Activity. Since only the written part is wanted, repeat the records exactly and omit the pictures.

Records shown.
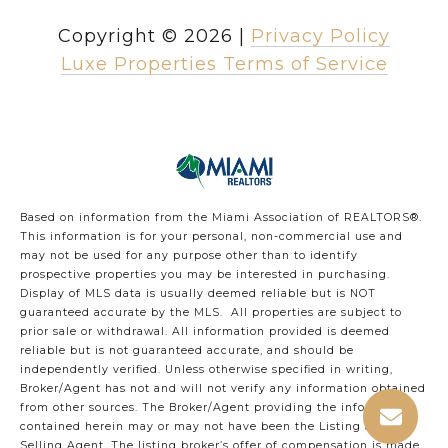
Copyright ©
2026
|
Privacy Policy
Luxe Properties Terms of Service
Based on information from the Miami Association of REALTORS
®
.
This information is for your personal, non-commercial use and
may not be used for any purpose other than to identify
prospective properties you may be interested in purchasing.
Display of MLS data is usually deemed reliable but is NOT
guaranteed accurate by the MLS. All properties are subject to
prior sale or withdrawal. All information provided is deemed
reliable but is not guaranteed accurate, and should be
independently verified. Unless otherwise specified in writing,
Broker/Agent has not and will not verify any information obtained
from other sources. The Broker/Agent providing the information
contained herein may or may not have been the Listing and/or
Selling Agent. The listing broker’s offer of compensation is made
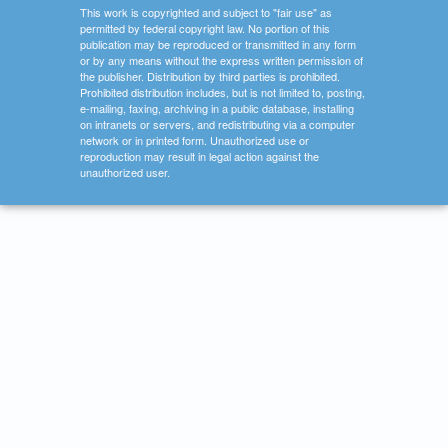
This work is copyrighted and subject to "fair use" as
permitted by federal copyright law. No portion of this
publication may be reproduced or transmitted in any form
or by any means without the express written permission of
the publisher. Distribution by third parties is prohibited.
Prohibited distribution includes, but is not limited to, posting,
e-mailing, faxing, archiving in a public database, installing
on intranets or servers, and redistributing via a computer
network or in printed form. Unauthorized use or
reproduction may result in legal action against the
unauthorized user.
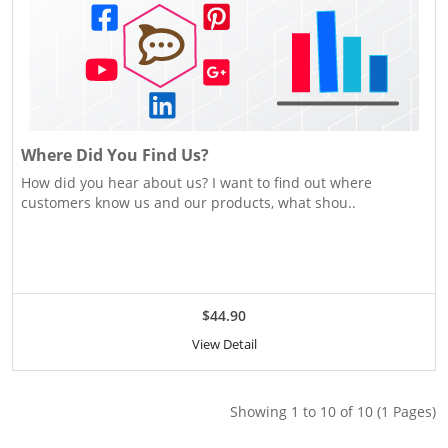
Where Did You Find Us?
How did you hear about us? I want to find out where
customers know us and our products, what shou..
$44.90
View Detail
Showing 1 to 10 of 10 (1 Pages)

Exercise answer.
Copyright ©
2026
|
Privacy Policy
Luxe Properties Terms of Service
Based on information from the Miami Association of REALTORS
®
.
This information is for your personal, non-commercial use and
may not be used for any purpose other than to identify
prospective properties you may be interested in purchasing.
Display of MLS data is usually deemed reliable but is NOT
guaranteed accurate by the MLS. All properties are subject to
prior sale or withdrawal. All information provided is deemed
reliable but is not guaranteed accurate, and should be
independently verified. Unless otherwise specified in writing,
Broker/Agent has not and will not verify any information obtained
from other sources. The Broker/Agent providing the information
contained herein may or may not have been the Listing and/or
Selling Agent. The listing broker’s offer of compensation is made
This work is copyrighted and subject to "fair use" as
permitted by federal copyright law. No portion of this
publication may be reproduced or transmitted in any form
or by any means without the express written permission of
the publisher. Distribution by third parties is prohibited.
Prohibited distribution includes, but is not limited to, posting,
e-mailing, faxing, archiving in a public database, installing
on intranets or servers, and redistributing via a computer
network or in printed form. Unauthorized use or
reproduction may result in legal action against the
unauthorized user.
Where Did You Find Us?
How did you hear about us? I want to find out where
customers know us and our products, what shou..
$44.90
View Detail
Showing 1 to 10 of 10 (1 Pages)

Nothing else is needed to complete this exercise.